À Genève, on est en contact avec les festivals de la FFGe (Fédération des festivals genevois), notamment le festival Plein-les-Watts, qui a lieu une semaine avant l’Octopode à la mi-août. Dans l’attente d’une éventuelle interdiction, ils ont également fait le choix de continuer malgré les incertitudes. Aujourd’hui, on en est au même point, et nos décisions se feront très probablement de façon similaire.
Sur la scène internationale, on est en lien avec d’autres festivals mais c’est plus à titre informatif, on n’est pas encore dans la cour des grands.
Et toi dans tout ça, comment vis-tu cette période si particulière ?

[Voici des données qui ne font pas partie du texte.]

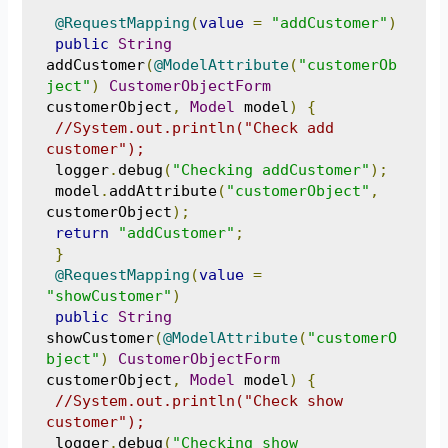
@RequestMapping
(
value
=
"addCustomer"
)
public
String
addCustomer
(
@ModelAttribute
(
"customerOb
ject"
)
CustomerObjectForm
customerObject
,
Model
 model
)
{
//System.out.println("Check add 
customer");
 logger
.
debug
(
"Checking addCustomer"
);
 model
.
addAttribute
(
"customerObject"
,
customerObject
);
return
"addCustomer"
;
}
@RequestMapping
(
value
=
"showCustomer"
)
public
String
showCustomer
(
@ModelAttribute
(
"customerO
bject"
)
CustomerObjectForm
customerObject
,
Model
 model
)
{
//System.out.println("Check show 
customer");
 logger
.
debug
(
"Checking show 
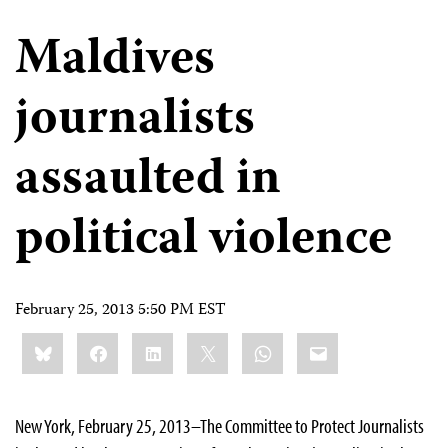
Maldives
journalists
assaulted in
political violence
February 25, 2013 5:50 PM EST
Share
Bluesky
Facebook
LinkedIn
X
WhatsApp
Email
this:
New York, February 25, 2013–The Committee to Protect Journalists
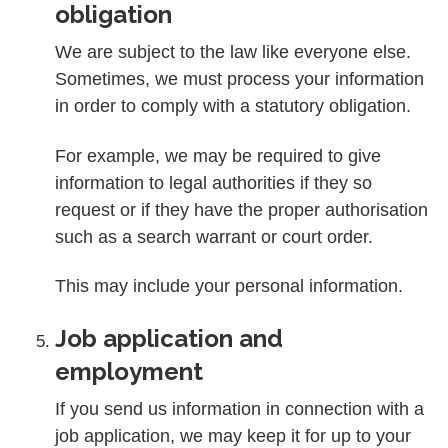
obligation
We are subject to the law like everyone else.
Sometimes, we must process your information
in order to comply with a statutory obligation.
For example, we may be required to give
information to legal authorities if they so
request or if they have the proper authorisation
such as a search warrant or court order.
This may include your personal information.
Job application and
employment
If you send us information in connection with a
job application, we may keep it for up to your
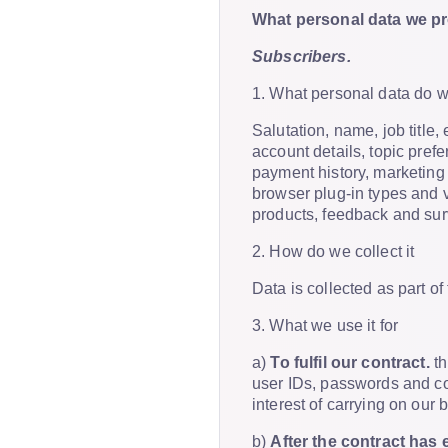
What personal data we pro
Subscribers.
1. What personal data do 
Salutation, name, job titl
account details, topic pref
payment history, marketing
browser plug-in types and 
products, feedback and su
2. How do we collect it
Data is collected as part o
3. What we use it for
a)
To fulfil our contract.
th
user IDs, passwords and con
interest of carrying on our 
b)
After the contract has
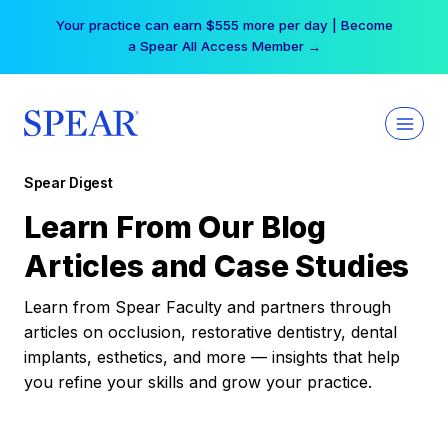
Skip
Your practice can earn $555 more per day | Become
to
a Spear All Access Member →
content
Spear Digest
Learn From Our Blog
Articles and Case Studies
Learn from Spear Faculty and partners through
articles on occlusion, restorative dentistry, dental
implants, esthetics, and more — insights that help
you refine your skills and grow your practice.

Je trouve que la situation est difficile notamment à cause du manque général d’échanges, non seulement humains, mais aussi dans les liens avec les événements culturels. Une partie de la culture se recrée sous forme informatique. La distribution de l’objet culturel se fait désormais en ligne et cela déstabilise la plupart des acteurs culturels, qui essayent tant bien que mal de ne pas perdre le lien avec leur public. Sur internet, il y a des choses géniales, les gens sont créatifs, inventifs, mais je trouve qu’il manque cette rencontre humaine autour de la culture, ce côté « vrai », « palpable ».
Pour revenir au festival : quels sont selon toi les éléments organisationnels essentiels qui garantissent le succès d’un festival tel que l’Octopode ?
En dehors de toute considération financière, il faut avant tout des gens motivés. Peu importe la taille de l’événement, 10 personnes ou 100’000 personnes, il faut des gens qui ont envie de donner quelque chose.
Le deuxième aspect, c’est l’envie de travailler avec les personnes qui sont autour de nous. Sur une semaine de montage, la moindre friction peut être délicate. Chez nous, on questionne très souvent le bien être au sein du comité et l’impact des décisions sur les membres de l’équipe organisatrice.
Troisième élément de réussite : une programmation artistique de qualité. Il faut proposer quelque chose qui parle au public de l’Octopode Festival, tout en assurant une forme de cohérence et de pertinence, en fonction de l’actualité et de l’exclusivité territoriale.
Le quatrième élément qui fait le succès du festival est l’ambiance sur place. Je compare souvent ça à un domicile : il y a des endroits chez des gens où, grâce à la disposition du lieu, on se sent tout de suite bien. Pour un festival, il faut bien réfléchir à comment faire circuler les personnes, penser les trajets, les rencontres. Chaque année, on regarde ce qui a bien marché et ce qui a moins bien marché et on fait des ajustements. Il s’agit parfois de détails, mais suivant l’aménagement qu’on choisit, on constate des différences notoires dans le flux des personnes et dans l’ambiance.
Le dernier point qui contribue au succès de l’Octopode Festival est l’absence de contrôle à l’entrée. Je suis persuadé que quand ton premier contact avec un festival c’est une banderole et une personne qui te tend un flyer d’info avec un sourire, c’est très différent que d’avoir une fouille et un contrôle des billets.
Quels conseils tu aurais pour des jeunes qui voudraient se lancer dans l’organisation d’un festival ?
Premier truc : si on a un projet, il faut se dire que c’est possible, on a le droit de rêver à des projets. Si on a vraiment envie, on fait des compromis, on trouve des solutions, on se laisse du temps et tout devient faisable. Ensuite, il faut chercher de l’expérience et apprendre. Le mieux quand on débute, c’est de poser des questions à un maximum de gens, de recueillir des avis variés, de s’impliquer dans d’autres événements, puis de voir où on se situe dans tout ça et ensuite de se lancer.
À ce moment-là, il faut aussi se renseigner sur le cadre légal pour constituer son association. C’est rébarbatif et pompeux, mais, en cas de soucis, ça assure une protection.
Enfin, concernant l’aspect programmation, mon conseil est de prendre en compte différents aspects et de ne pas uniquement se baser sur ses propres goûts musicaux. Le rôle des personnes chargées de la programmation est de jongler entre la qualité artistique des projets, la faisabilité, l’actualité, les attentes du public, le budget et les frais « à côté », tels que ceux de la technique : souvent négligés, ses frais peuvent être très importants.
L’Octopode Festival devrait avoir lieu les 21 et 22 août 2020, à la Campagne Charnaux de Meyrin.